Our Design Philosophy: Moving to a No-Hand Labeling Paradigm

Identifying objects with object detection and semantic segmentation and then avoiding them has been a proven strategy for urban driving. As such, a common approach for off-road driving is to identify terrain regions such as trails, rocks and grass using semantic segmentation, assign them costs, and use a planner to avoid the high-cost semantic classes.

However, there are some limitations to this approach that are unique to the off-road driving case:

  • Intra-class variance: Not all objects in the same semantic class should receive the same cost. For instance, in the following Figure, the terrains inside the two boxes are of similar height and ground color. Although both are segmented as mud, humans can perceive the green part is safer than the red part.
  • Assigning costs to classes is difficult: While a general ordering of classes is easy to obtain (i.e. trails should be low-cost, rocks should be high-cost), the exact cost values that the downstream planner uses are heuristically determined.
  • Semantic segmentation labels are time-consuming: It takes minutes to label a single image frame for semantic segmentation. Furthermore, the boundaries between semantic classes are not well-defined.

These limitations result in that designing an off-road driving system is a time-consuming, laborious process that involves months of data labeling, design and field testing. Furthermore, these systems are often overfit to a given environment. As such, this process often needs to be repeated for new environments (e.g. moving from a forest to a desert).
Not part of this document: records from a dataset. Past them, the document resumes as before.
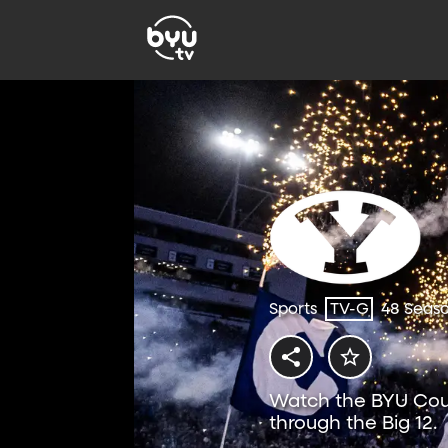
Sports
TV-G
48 Seas
Watch the BYU Coug
through the Big 12.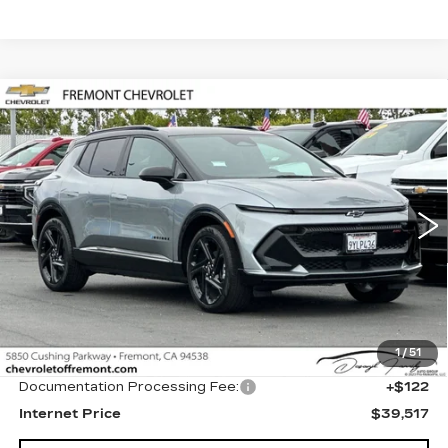
Compare Vehicle
USED
2026
CHEVROLET EQUINOX
BUY
FINANCE
EV
RS
Price Drop
VIN:
3GN7DSRP8TS128084
Stock:
CR199144
Model:
1MM48
$39,517
FREMONT PRICE
471 mi
Ext.
Int.
Less
1
/
51
Original MSRP
$39,395
Documentation Processing Fee:
+$122
Internet Price
$39,517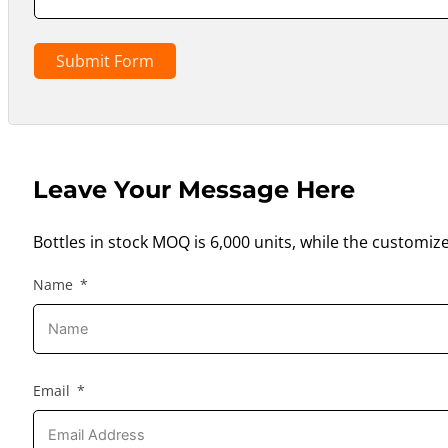
Submit Form
Leave Your Message Here
Bottles in stock MOQ is 6,000 units, while the customiz
Name
Email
In order to design methods that scale more effectively, we have been developing methods that can learn how to navigate effectively without using human labels.

Hardware System and Dataset

3D Multi-modal Semantic Mapping for High-Speed Off-road Driving

Reliable and high-speed autonomous off-road driving has the potential to better connect previously hard-to-access areas that have few paved roads. While there have been wide efforts over the past decade towards building autonomous off-road agents, most are relatively slow due to their limited sensing range.
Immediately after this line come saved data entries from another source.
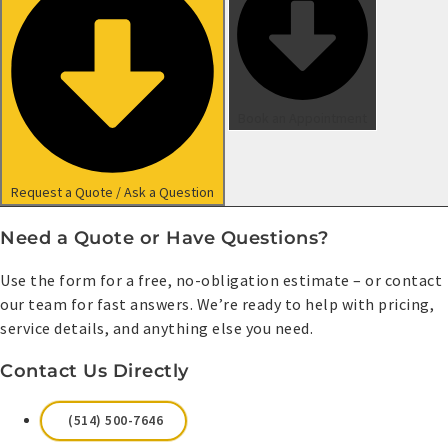
Book an Appointment
Request a Quote / Ask a Question
Need a Quote or Have Questions?
Use the form for a free, no-obligation estimate – or contact
our team for fast answers. We’re ready to help with pricing,
service details, and anything else you need.
Contact Us Directly
(514) 500-7646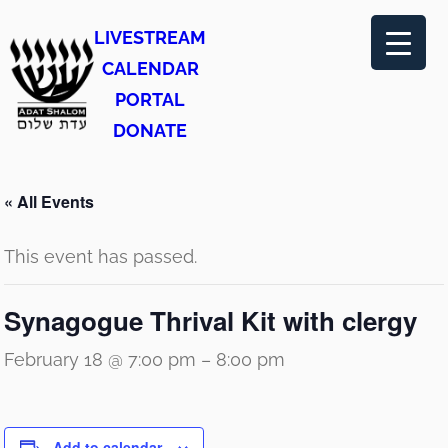
LIVESTREAM
CALENDAR
PORTAL
DONATE
« All Events
This event has passed.
Synagogue Thrival Kit with clergy
February 18 @ 7:00 pm
–
8:00 pm
Add to calendar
We therefore develop a 3D multi-modal semantic mapping module capable of delivering long-range and fine grained traversability information for intelligent high-speed off-road driving.
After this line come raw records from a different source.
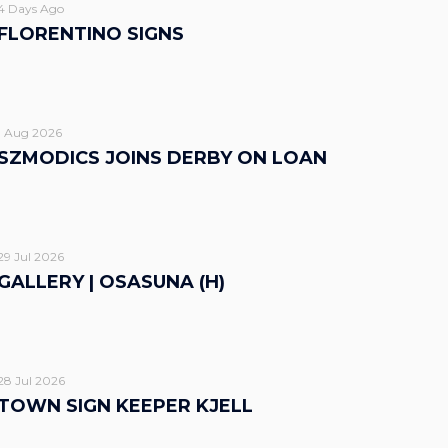
4 Days Ago
FLORENTINO SIGNS
1 Aug 2026
SZMODICS JOINS DERBY ON LOAN
29 Jul 2026
GALLERY | OSASUNA (H)
28 Jul 2026
TOWN SIGN KEEPER KJELL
We derive 3 main requirements of high-speed off-road driving that drive our design decisions:

  • Off-road environments are incredibly 3-dimensional: Vehicles need to navigate extreme slopes and go through overhangs that may otherwise be marked as obstacles.
    • 3D Voxel Map Representation, Denoised ground height estimation
  • Safe high-speed driving requires a large sensing range: Laser range sensors (LiDARs) are often used for off-road sensing, however many environmental features important to determining traversability are difficult to differentiate beyond short range (< 30m) due to sparsity in sensing.
    • Use camera + LiDAR sensing for accurate long-range information
  • Intelligent driving requires fine-grained information on terrain traversability: Using a occupancy-only traversability measure is insufficient as areas of similar heights can have different traversability: rock vs. traversable grass.
    • Augment geometric maps with semantic terrain information

Our resulting semantic mapping module has been tested in diverse environments: from highly-vegetated forests, extreme sloped hills and desert with hidden rocks. In all environments, our module has delivered accurate, long-range information for high-speed driving.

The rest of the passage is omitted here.